Feeling Lost: Hi Carolyn --

How do you deal with a parent that may be going bankrupt, is clearly depressed and not communicating any of this? My mom and I aren't very close, but she is selling her house because she can't afford it anymore (to the point where she may be defaulting on her mortgage), has maxed out credit cards that she is not repaying, and has MAJOR issues with her family that are all finally starting to bubble to the surface. Her best friend told me that she was contemplating suicide earlier in the spring, and has since been put on anti-depressants, but no therapy. I feel totally lost and overwhelmed and unsure how to deal with this. I know that I should be in therapy, but don't even know how to find some one in D.C. to talk to.

Any thoughts?

Carolyn Hax: A continuation of a thought from last week--the Women's Center in Vienna, Va. (which isn't just for women, I keep forgetting to add), is a great place for you to start b/c they can also help you help your mom.

Also, it sounds like your mom confides in her best friend, at least a little. She's probably a good resource for you when you have names and numbers of people you'd like to encourage your mom to see.

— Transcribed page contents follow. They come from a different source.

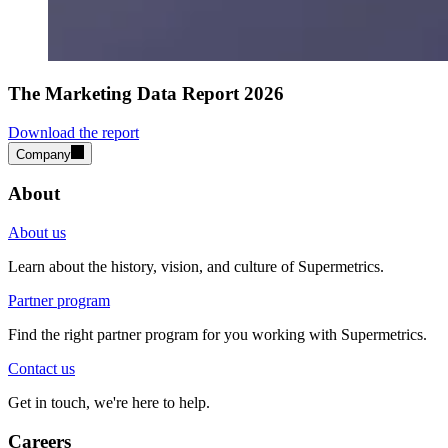
The Marketing Data Report 2026
Download the report
Company
About
About us
Learn about the history, vision, and culture of Supermetrics.
Partner program
Find the right partner program for you working with Supermetrics.
Contact us
Get in touch, we're here to help.
Careers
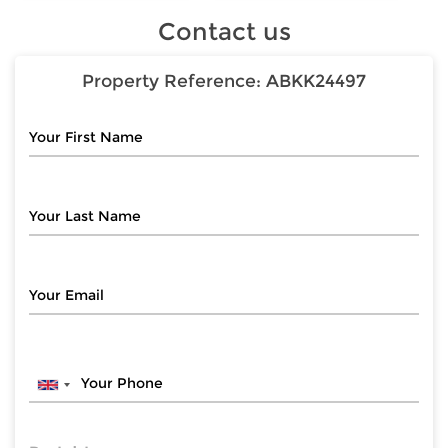
Contact us
Property Reference:
ABKK24497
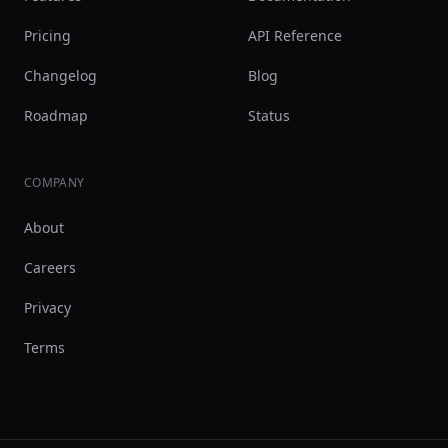
Pricing
API Reference
Changelog
Blog
Roadmap
Status
COMPANY
About
Careers
Privacy
Terms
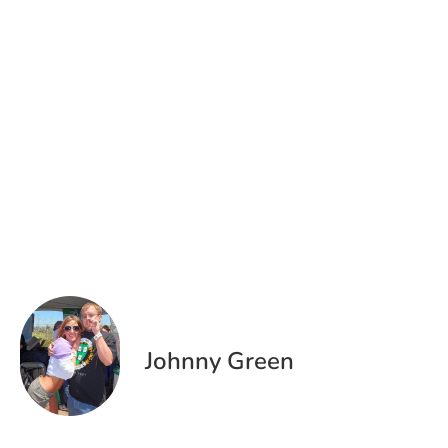
Johnny Green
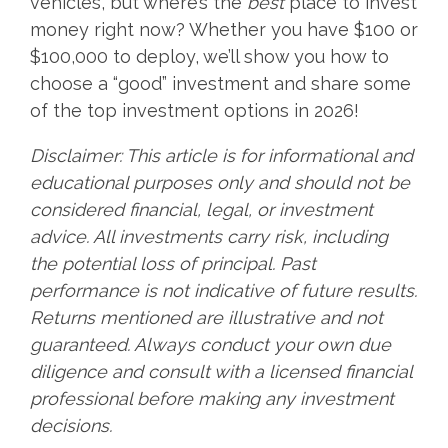
vehicles, but where’s the
best
place to invest
money right now? Whether you have $100 or
$100,000 to deploy, we’ll show you how to
choose a “good” investment and share some
of the top investment options in 2026!
Disclaimer: This article is for informational and
educational purposes only and should not be
considered financial, legal, or investment
advice. All investments carry risk, including
the potential loss of principal. Past
performance is not indicative of future results.
Returns mentioned are illustrative and not
guaranteed. Always conduct your own due
diligence and consult with a licensed financial
professional before making any investment
decisions.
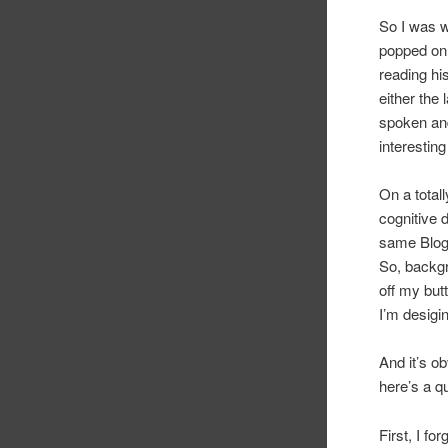
So I was w
popped onl
reading his
either the 
spoken and
interesting
On a total
cognitive 
same Blog
So, backgr
off my but
I’m desigin
And it’s ob
here’s a q
First, I fo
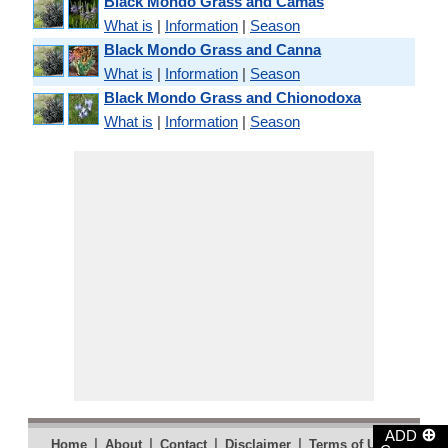
Black Mondo Grass and Camas
What is
|
Information
|
Season
Black Mondo Grass and Canna
What is
|
Information
|
Season
Black Mondo Grass and Chionodoxa
What is
|
Information
|
Season
⊕
ADD
|
|
|
|
|
Home
About
Contact
Disclaimer
Terms of Use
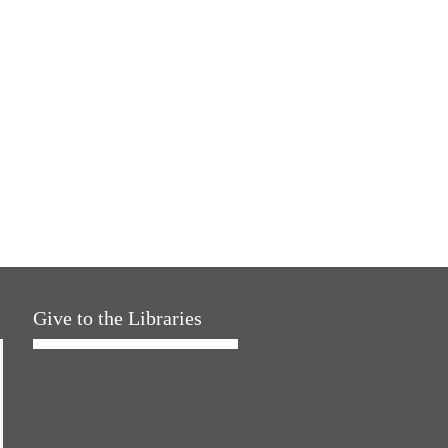
Give to the Libraries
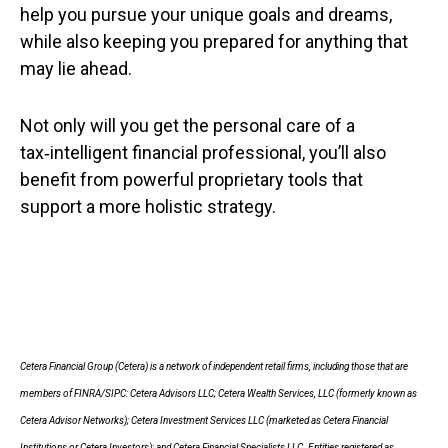
help you pursue your unique goals and dreams,
while also keeping you prepared for anything that
may lie ahead.
Not only will you get the personal care of a
tax‑intelligent financial professional, you’ll also
benefit from powerful proprietary tools that
support a more holistic strategy.
Cetera Financial Group (Cetera) is a network of independent retail firms, including those that are
members of FINRA/SIPC: Cetera Advisors LLC; Cetera Wealth Services, LLC (formerly known as
Cetera Advisor Networks); Cetera Investment Services LLC (marketed as Cetera Financial
Institutions or Cetera Investors); and Cetera Financial Specialists LLC. Entities registered as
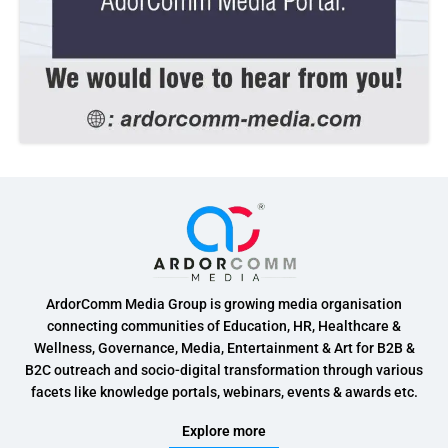
ArdorComm Media Group is growing media organisation
connecting communities of Education, HR, Healthcare &
Wellness, Governance, Media, Entertainment & Art for B2B &
B2C outreach and socio-digital transformation through various
facets like knowledge portals, webinars, events & awards etc.
Explore more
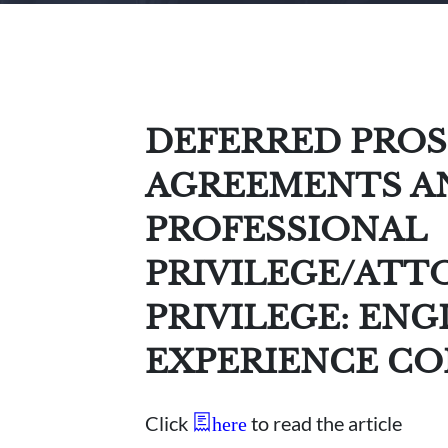
DEFERRED PRO
AGREEMENTS A
PROFESSIONAL
PRIVILEGE/ATT
PRIVILEGE: ENG
EXPERIENCE C
Click
to read the article
here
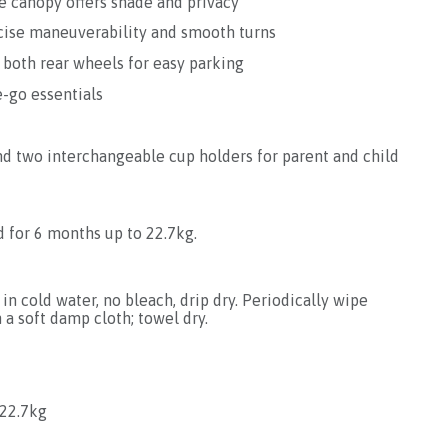
e canopy offers shade and privacy
cise maneuverability and smooth turns
 both rear wheels for easy parking
e-go essentials
d two interchangeable cup holders for parent and child
d for 6 months up to 22.7kg.
in cold water, no bleach, drip dry. Periodically wipe
 a soft damp cloth; towel dry.
22.7kg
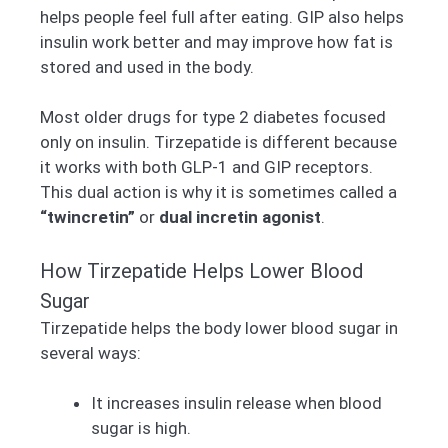
helps people feel full after eating. GIP also helps
insulin work better and may improve how fat is
stored and used in the body.
Most older drugs for type 2 diabetes focused
only on insulin. Tirzepatide is different because
it works with both GLP-1 and GIP receptors.
This dual action is why it is sometimes called a
“twincretin”
or
dual incretin agonist
.
How Tirzepatide Helps Lower Blood
Sugar
Tirzepatide helps the body lower blood sugar in
several ways:
It increases insulin release when blood
sugar is high.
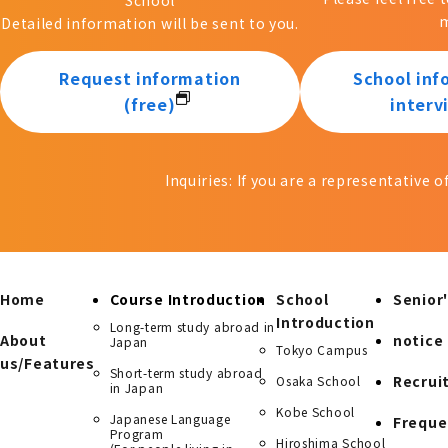
m
Detailed information will be sent to you.
Request information
School inf
(free)
interv
Inquiries: If you are a representative 
Home
Course Introduction
School
Senior'
Introduction
Long-term study abroad in
About
notice
Japan
Tokyo Campus
us/Features
Short-term study abroad
Recrui
Osaka School
in Japan
Kobe School
Japanese Language
Freque
Program
Hiroshima School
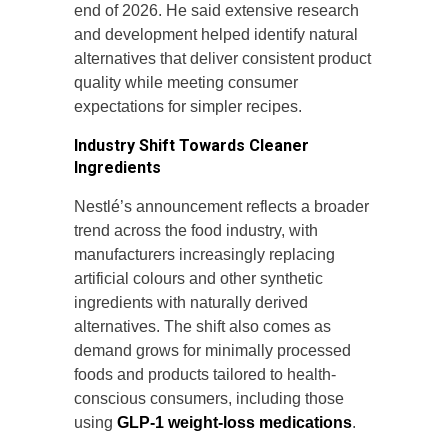
end of 2026. He said extensive research
and development helped identify natural
alternatives that deliver consistent product
quality while meeting consumer
expectations for simpler recipes.
Industry Shift Towards Cleaner
Ingredients
Nestlé’s announcement reflects a broader
trend across the food industry, with
manufacturers increasingly replacing
artificial colours and other synthetic
ingredients with naturally derived
alternatives. The shift also comes as
demand grows for minimally processed
foods and products tailored to health-
conscious consumers, including those
using
GLP-1 weight-loss medications
.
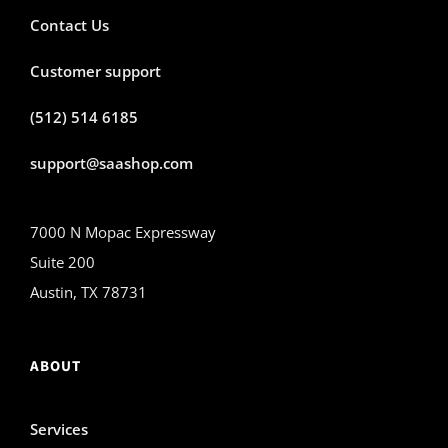
Contact Us
Customer support
(512) 514 6185
support@saashop.com
7000 N Mopac Expressway
Suite 200
Austin, TX 78731
ABOUT
Services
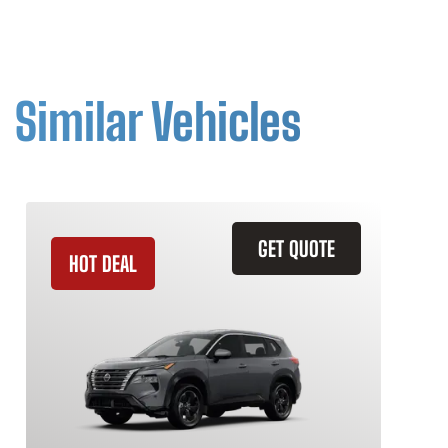
Similar Vehicles
GET QUOTE
HOT DEAL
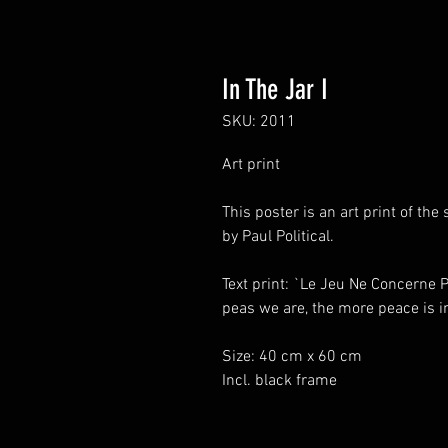
In The Jar I
SKU: 2011
Art print
This poster is an art print of t
by Paul Political.
Text print: `Le Jeu Ne Concerne
peas we are, the more peace is in
Size: 40 cm x 60 cm
Incl. black frame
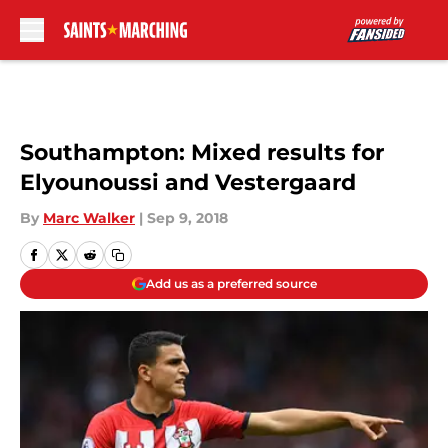
Skip to main content
Southampton: Mixed results for
Elyounoussi and Vestergaard
By
Marc Walker
|
Sep 9, 2018
Add us as a preferred source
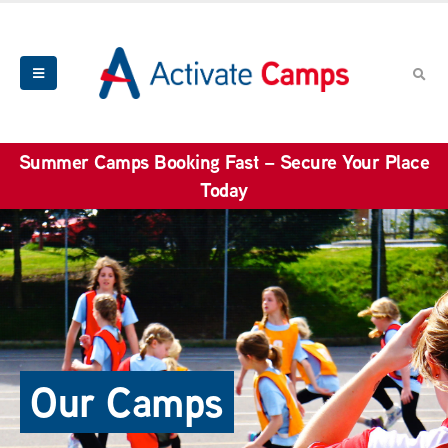
Summer Camps Booking Fast – Secure Your Place
Today
Our Camps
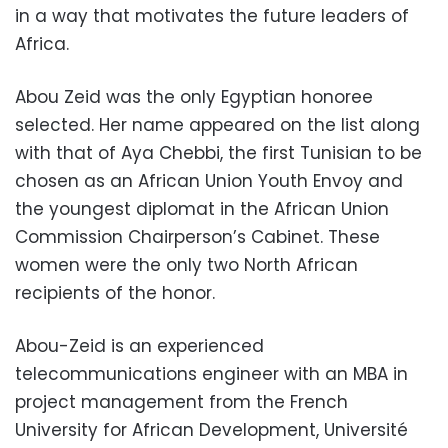
in a way that motivates the future leaders of
Africa.
Abou Zeid was the only Egyptian honoree
selected. Her name appeared on the list along
with that of Aya Chebbi, the first Tunisian to be
chosen as an African Union Youth Envoy and
the youngest diplomat in the African Union
Commission Chairperson’s Cabinet. These
women were the only two North African
recipients of the honor.
Abou-Zeid is an experienced
telecommunications engineer with an MBA in
project management from the French
University for African Development, Universit
é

Which brings us to: the limits on what you can do. Your mom is her own person, and even if you were close she would still be the one person ultimately responsible for her actions. This can be the hardest part to reconcile, especially if her actions break your heart.


Spokane, Wash.: What to do when you suspect a good friend is getting married because she wants to "be married" more than she wants to get married to her fiance? What to do when that fiance is also a very close friend? Stay uninvolved (I was the person who introduced them, and have enforced a strict non-involvement policy since then) and assume they're both going in with both eyes open?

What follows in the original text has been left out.